Enquanto nós todos ficávamos com raiva, você apascentava nosso choro dizendo que estava decidido a partir e que respeitássemos sua decisão de acolher com serenidade a Irmã Morte.
Agora a irmã Terra vai te acolher, abraço de terra-mãe, , útero sagrado, casa primeira e última, amorosamente quente e úmida. Mas o legado que você deixa precisa permanecer nas bocas de quem teve a honra de dividir um pouco da vida com a tua vida. Eu conto essa história, que é apenas um ponto de vista, para mostrar como você venceu, meu amigo! Como é importante que Lago da Pedra saiba a história de um filho que foi luta do começo ao fim.

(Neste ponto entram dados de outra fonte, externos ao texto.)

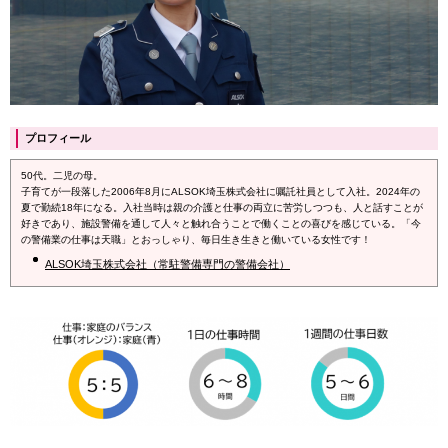
プロフィール
50代。二児の母。
子育てが一段落した2006年8月にALSOK埼玉株式会社に嘱託社員として入社。2024年の
夏で勤続18年になる。入社当時は親の介護と仕事の両立に苦労しつつも、人と話すことが
好きであり、施設警備を通して人々と触れ合うことで働くことの喜びを感じている。「今
の警備業の仕事は天職」とおっしゃり、毎日生き生きと働いている女性です！
ALSOK埼玉株式会社（常駐警備専門の警備会社）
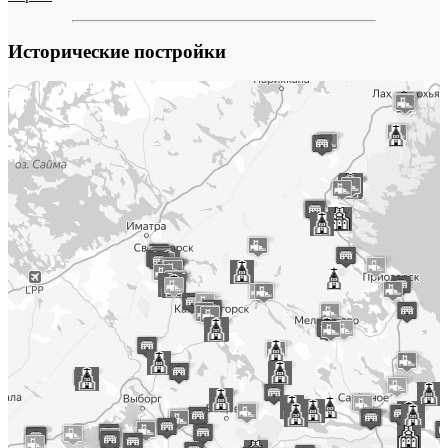
Исторические постройки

O poeta João Cabral de Melo Neto poetizou tão bem nossa vida nordestina:
Somos muitos Severinos
iguais em tudo e na sina:
a de abrandar estas pedras
suando-se muito em cima,
a de tentar despertar
terra sempre mais extinta,
a de querer arrancar
algum roçado da cinza.
Mas, para que me conheçam
melhor Vossas Senhorias
e melhor possam seguir
a história de minha vida,
passo a ser o Severino
que em vossa presença emigra.
Lago da Pedra: a leveza da água e brutalidade da pedra. Eita nome que congrega uma verdade, viu! Quanto mais dureza, responda com mais leveza. E você, Chico fez isso tão bem. Por isso, é preciso te deixar partir, porque é certo que somos todos retirantes na terra.
Era uma vez um menino que subia e descia uma ladeira vendendo picolé. Era uma vez um rapaz que subiu uma ladeira para ir embora. Era uma vez um homem que subia e descia ladeiras de favela para buscar sustento. Era uma vez um homem que subiu as ladeiras do ensino e se tronou um brilhante ativista do mundo da leitura. Ladeiras!
Abençoada seja a tua história! Abençoada seja tua passagem! Obrigado, amigo!